Komatsuna is a kind green. Spinach can turn iron-bitter if you look away for half a minute, but komatsuna gives you more room. Its stems stay juicy, its leaves hold their color, and in winter, when shun sweetens it, the whole bunch seems to know what it is doing.

Ohitashi looks like a dressed salad, but that's not quite right. The word comes from hitasu, to soak, and the soaking is the method. You blanch the greens, cool them, press out the water, then let clear dashi enter the spaces the water left behind. That is the first secret, and it is smaller than people make it: press gently, not brutally.

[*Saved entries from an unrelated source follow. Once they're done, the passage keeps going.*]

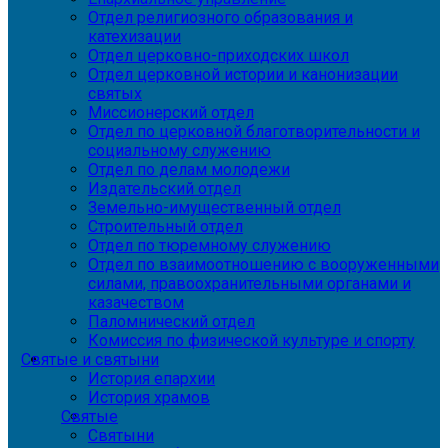
Отдел религиозного образования и
катехизации
Отдел церковно-приходских школ
Отдел церковной истории и канонизации
святых
Миссионерский отдел
Отдел по церковной благотворительности и
социальному служению
Отдел по делам молодежи
Издательский отдел
Земельно-имущественный отдел
Строительный отдел
Отдел по тюремному служению
Отдел по взаимоотношению с вооруженными
силами, правоохранительными органами и
казачеством
Паломнический отдел
Комиссия по физической культуре и спорту
Святые и святыни
История епархии
История храмов
Святые
Святыни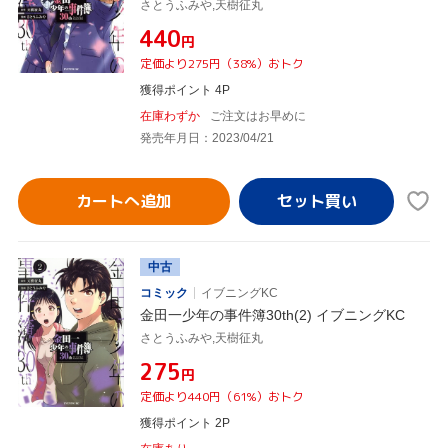
さとうふみや,天樹征丸
¥440
円
定価より275円（38%）おトク
獲得ポイント 4P
在庫わずか
ご注文はお早めに
発売年月日：2023/04/21
カートへ追加
中古
コミック
イブニングKC
金田一少年の事件簿30th(2) イブニングKC
さとうふみや,天樹征丸
¥275
円
定価より440円（61%）おトク
獲得ポイント 2P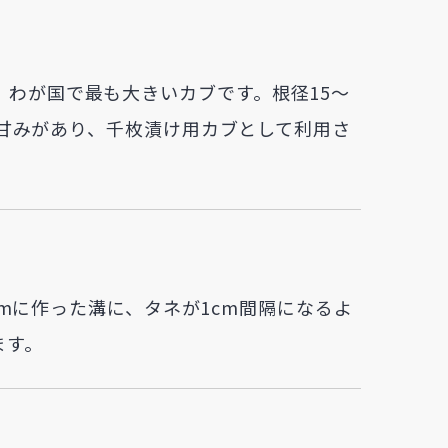
わが国で最も大きいカブです。根径15～
密で甘みがあり、千枚漬け用カブとして利用さ
1cmに作った溝に、タネが1cm間隔になるよ
ます。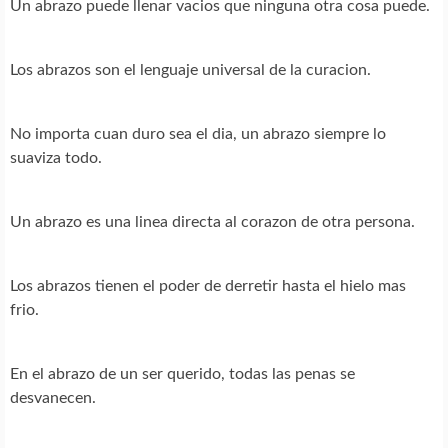
Un abrazo puede llenar vacios que ninguna otra cosa puede.
Los abrazos son el lenguaje universal de la curacion.
No importa cuan duro sea el dia, un abrazo siempre lo
suaviza todo.
Un abrazo es una linea directa al corazon de otra persona.
Los abrazos tienen el poder de derretir hasta el hielo mas
frio.
En el abrazo de un ser querido, todas las penas se
desvanecen.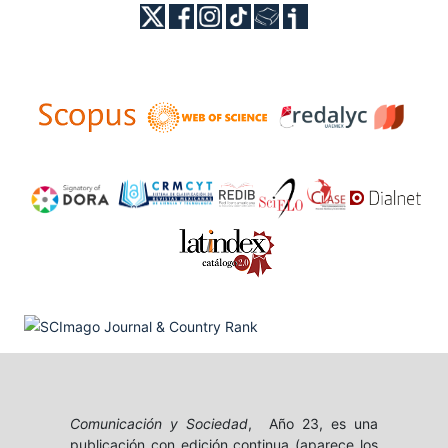
Comunicación y Sociedad
, Año 23, es una
publicación con edición continua (aparece los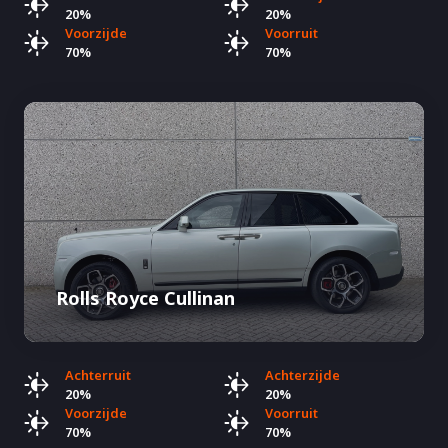
20%
20%
Voorzijde
Voorruit
70%
70%
Rolls Royce Cullinan
Achterruit
Achterzijde
20%
20%
Voorzijde
Voorruit
70%
70%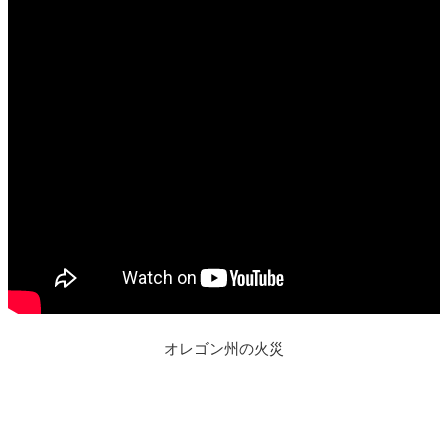
オレゴン州の火災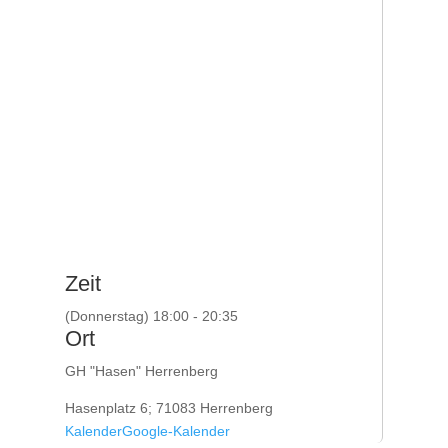
Zeit
(Donnerstag) 18:00 - 20:35
Ort
GH "Hasen" Herrenberg
Hasenplatz 6; 71083 Herrenberg
Kalender
Google-Kalender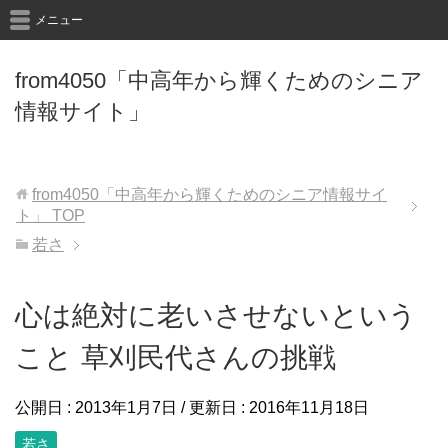
メニュー
from4050「中高年から輝くためのシニア
情報サイト」
from4050「中高年から輝くためのシニア情報サイ
ト」
TOP
若さ
心は絶対に老いさせないという
こと 草刈民代さんの挑戦
公開日 :
2013年1月7日
/ 更新日 :
2016年11月18日
若さ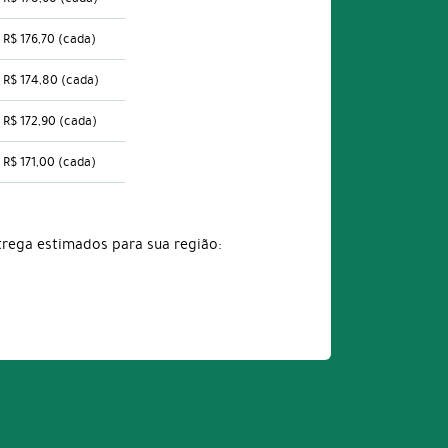
R$ 176,70
(cada)
R$ 174,80
(cada)
R$ 172,90
(cada)
R$ 171,00
(cada)
trega estimados para sua região: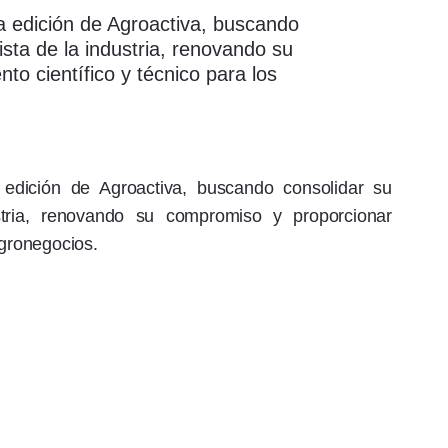
a edición de Agroactiva, buscando
sta de la industria, renovando su
o científico y técnico para los
edición de Agroactiva, buscando consolidar su
stria, renovando su compromiso y proporcionar
agronegocios.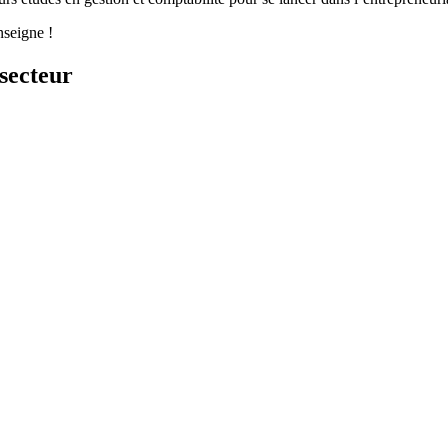
nseigne !
secteur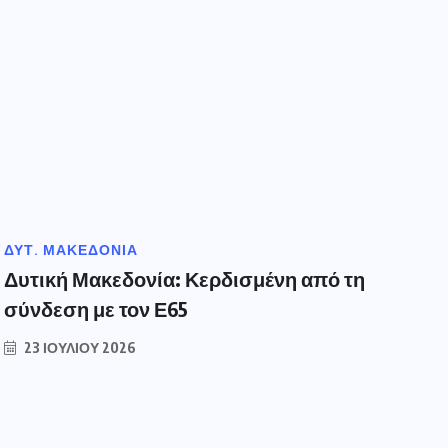
ΔΥΤ. ΜΑΚΕΔΟΝΙΑ
Ε
Δυτική Μακεδονία: Κερδισμένη από τη
Β
σύνδεση με τον Ε65
ε
23 ΙΟΥΛΊΟΥ 2026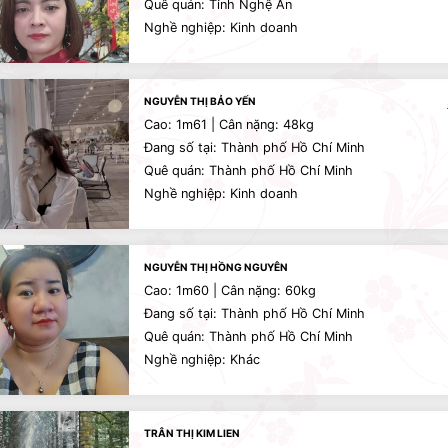
Quê quán: Tỉnh Nghệ An
Nghề nghiệp: Kinh doanh
NGUYỄN THỊ BẢO YẾN
Cao: 1m61 | Cân nặng: 48kg
Đang số tại: Thành phố Hồ Chí Minh
Quê quán: Thành phố Hồ Chí Minh
Nghề nghiệp: Kinh doanh
NGUYỄN THỊ HỒNG NGUYÊN
Cao: 1m60 | Cân nặng: 60kg
Đang số tại: Thành phố Hồ Chí Minh
Quê quán: Thành phố Hồ Chí Minh
Nghề nghiệp: Khác
TRÂN THỊ KIM LIEN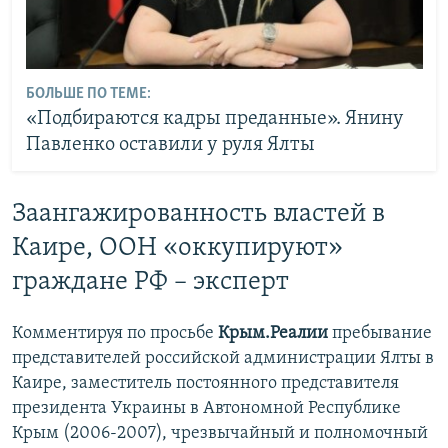
БОЛЬШЕ ПО ТЕМЕ:
«Подбираются кадры преданные». Янину
Павленко оставили у руля Ялты
Заангажированность властей в
Каире, ООН «оккупируют»
граждане РФ – эксперт
Комментируя по просьбе
Крым.Реалии
пребывание
представителей российской администрации Ялты в
Каире, заместитель постоянного представителя
президента Украины в Автономной Республике
Крым (2006-2007), чрезвычайный и полномочный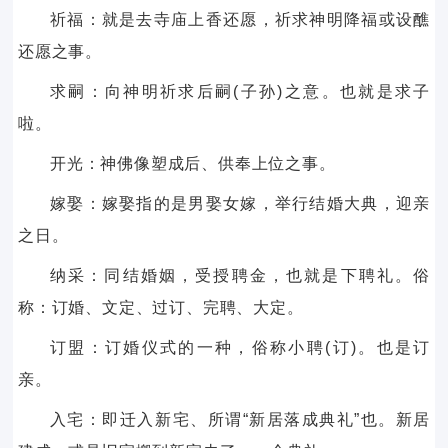
祈福：就是去寺庙上香还愿，祈求神明降福或设醮
还愿之事。
求嗣：向神明祈求后嗣(子孙)之意。也就是求子
啦。
开光：神佛像塑成后、供奉上位之事。
嫁娶：嫁娶指的是男娶女嫁，举行结婚大典，迎亲
之日。
纳采：同结婚姻，受授聘金，也就是下聘礼。俗
称：订婚、文定、过订、完聘、大定。
订盟：订婚仪式的一种，俗称小聘(订)。也是订
亲。
入宅：即迁入新宅、所谓“新居落成典礼”也。新居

If you wring the leaves dry, they drink poorly and look tired. If you leave them wet, the broth turns thin.

We serve a little dish like this beside rice, soup, and one stronger main dish, not because it is decoration, but because the meal needs a green, quiet note. Nothing hidden. Just a good vegetable, a stock that tastes of sea and smoke, and enough soy to make both speak plainly. Leave it room in the bowl, and it will look as calm as it tastes.

Komatsuna takes its name from Komatsugawa, an Edo-period farming area in what is now Edogawa, Tokyo, where the green became closely associated with the local table. A common local account says the eighth Tokugawa shogun, Yoshimune, praised the vegetable in the early eighteenth century and linked it to the Komatsugawa name. Ohitashi belongs to the broader washoku habit of treating vegetables by method rather than menu: blanching, cooling, and steeping them in seasoned dashi so the vegetable remains the subject.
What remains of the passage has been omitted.